Mortality was reported in 23 studies involving 3,987 patients and included five interventions. As shown in Figs 3C, 4C, and 5C, analysis using a fixed-effect model revealed that vapreotide had an RR of 0 (95% CI: 0.00, 0.29), with a SUCRA value of 0.99. Pasireotide had an RR of 0.97 (95% CI: 0.03, 36.09), with a SUCRA value of 0.40. Somatostatin showed an RR of 1.15 (95% CI: 0.52, 2.54), with a SUCRA value of 0.33, and octreotide had an RR of 1.14 (95% CI: 0.80, 1.66), with a SUCRA value of 0.30. Within the PD subgroup, octreotide showed an RR of 1.20(95% CI: 0.66, 2.30), with a SUCRA value of 0.0.34. Somatostatin had an RR of 0.99 (95% CI: 0.18, 5.50), with a SUCRA value of 0.55. The overall heterogeneity was low (I² = 0%), indicating high consistency among the studies, supporting the reliability of the network meta-analysis results. Funnel plots did not show significant publication bias (S2 Fig C in S1 File).
Morbidity.
Morbidity was reported in 20 studies involving 3,888 patients and included 20 interventions. As shown in Figs 3D, 4D, and 5D, analysis using a fixed-effect model revealed that octreotide had an RR of 0.74 (95% CI: 0.66, 0.82), with a SUCRA value of 0.92. Somatostatin had an RR of 0.76 (95% CI: 0.66, 0.87), with a SUCRA value of 0.82. Pasireotide had an RR of 1.02 (95% CI: 0.95, 1.11), with a SUCRA value of 0.24, and vapreotide had an RR of 1.15 (95% CI: 0.79, 1.69), with a SUCRA value of 0.14. Within the PD subgroup, octreotide showed an RR of 1.00(95% CI: 0.83, 1.20), with a SUCRA value of 0.43. Somatostatin had an RR of 0.96 (95% CI: 0.77, 1.20), with a SUCRA value of 0.63. The overall heterogeneity was low (I² = 0%), indicating high consistency among the studies, supporting the reliability of the network meta-analysis results. Funnel plots did not indicate significant publication bias (S2 Fig D in S1 File).
Quality of evidence....
We used the GRADE methodology to assess the quality of the effectiveness estimates for each comparison. Effectiveness and certainty estimates are presented in league matrices, with detailed processes outlined in S7 Table in S1 File. As shown in Fig 4, octreotide demonstrated the best statistical effects in reducing POPF, CR-POPF, and morbidity, with evidence quality assessed as moderate confidence. Somatostatin showed better statistical effects in reducing CR-POPF and overall morbidity, with evidence quality rated as low and moderate confidence, respectively. Vapreotide showed the best statistical effect in reducing mortality, but the evidence quality was assessed as low. Pasireotide achieved the highest statistical effect values and SUCRA scores for reducing POPF and CR-POPF, but the evidence quality was rated as low.
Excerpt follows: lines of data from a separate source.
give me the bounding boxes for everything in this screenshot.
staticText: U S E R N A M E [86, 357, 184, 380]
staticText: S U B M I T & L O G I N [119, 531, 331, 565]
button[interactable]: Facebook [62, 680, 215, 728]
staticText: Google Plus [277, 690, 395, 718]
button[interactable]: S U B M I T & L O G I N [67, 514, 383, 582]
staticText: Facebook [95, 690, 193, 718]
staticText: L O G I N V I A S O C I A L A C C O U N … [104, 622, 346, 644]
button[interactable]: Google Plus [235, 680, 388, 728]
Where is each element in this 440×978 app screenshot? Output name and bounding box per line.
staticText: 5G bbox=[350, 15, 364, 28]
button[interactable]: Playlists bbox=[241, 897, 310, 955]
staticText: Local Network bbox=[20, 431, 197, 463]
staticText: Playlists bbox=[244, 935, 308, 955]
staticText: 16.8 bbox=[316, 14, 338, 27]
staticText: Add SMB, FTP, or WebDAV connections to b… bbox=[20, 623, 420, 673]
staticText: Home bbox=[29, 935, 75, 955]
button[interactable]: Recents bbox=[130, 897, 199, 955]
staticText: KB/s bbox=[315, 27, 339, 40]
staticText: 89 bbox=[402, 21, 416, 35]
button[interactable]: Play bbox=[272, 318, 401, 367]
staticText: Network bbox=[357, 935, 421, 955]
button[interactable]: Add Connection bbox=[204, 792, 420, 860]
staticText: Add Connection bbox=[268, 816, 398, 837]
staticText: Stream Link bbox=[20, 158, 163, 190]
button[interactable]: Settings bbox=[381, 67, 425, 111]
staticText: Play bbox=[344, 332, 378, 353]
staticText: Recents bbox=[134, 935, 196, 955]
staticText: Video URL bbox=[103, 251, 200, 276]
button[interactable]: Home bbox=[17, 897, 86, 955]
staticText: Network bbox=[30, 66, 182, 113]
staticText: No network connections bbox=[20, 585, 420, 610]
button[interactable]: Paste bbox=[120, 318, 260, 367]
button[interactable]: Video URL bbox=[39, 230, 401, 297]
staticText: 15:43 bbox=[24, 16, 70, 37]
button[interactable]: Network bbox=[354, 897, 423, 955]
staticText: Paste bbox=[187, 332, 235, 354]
Within the PD subgroup, the evidence quality was rated as moderate for somatostatin and low for octreotide concerning the prevention of CR-POPF. For all other outcomes assessed, the quality of evidence for both somatostatin and octreotide was rated as very low.Finally, forest plots visually presented the results of the node-splitting method used to assess consistency testing (S3 Fig in S1 File). No significant inconsistencies were observed after evaluating direct comparisons, indirect comparisons, and network comparisons.
Sensitivity analysis.
In the course of our sensitivity analysis, distinct network analyses were executed for the blank control cohort and the placebo cohort. A subsequent comparison with the pooled cohort revealed no statistically significant discrepancies between the findings of the separate analyses and those of the combined group.(S9 Table in S1 File).
Discussion
This study is based on 24 randomized controlled trials (RCTs) involving 4,054 patients who were randomly assigned to one of four somatostatin analog groups or a placebo group. It encompasses four somatostatin analogs and provides data for head-to-head comparisons. Compared to previous meta-analyses, this analysis is more comprehensive as it includes not only four active treatment regimens and a placebo but also conducts network comparisons and employs the GRADE method to assess the quality of the conclusions. These findings provide strong support for the development of future related guidelines.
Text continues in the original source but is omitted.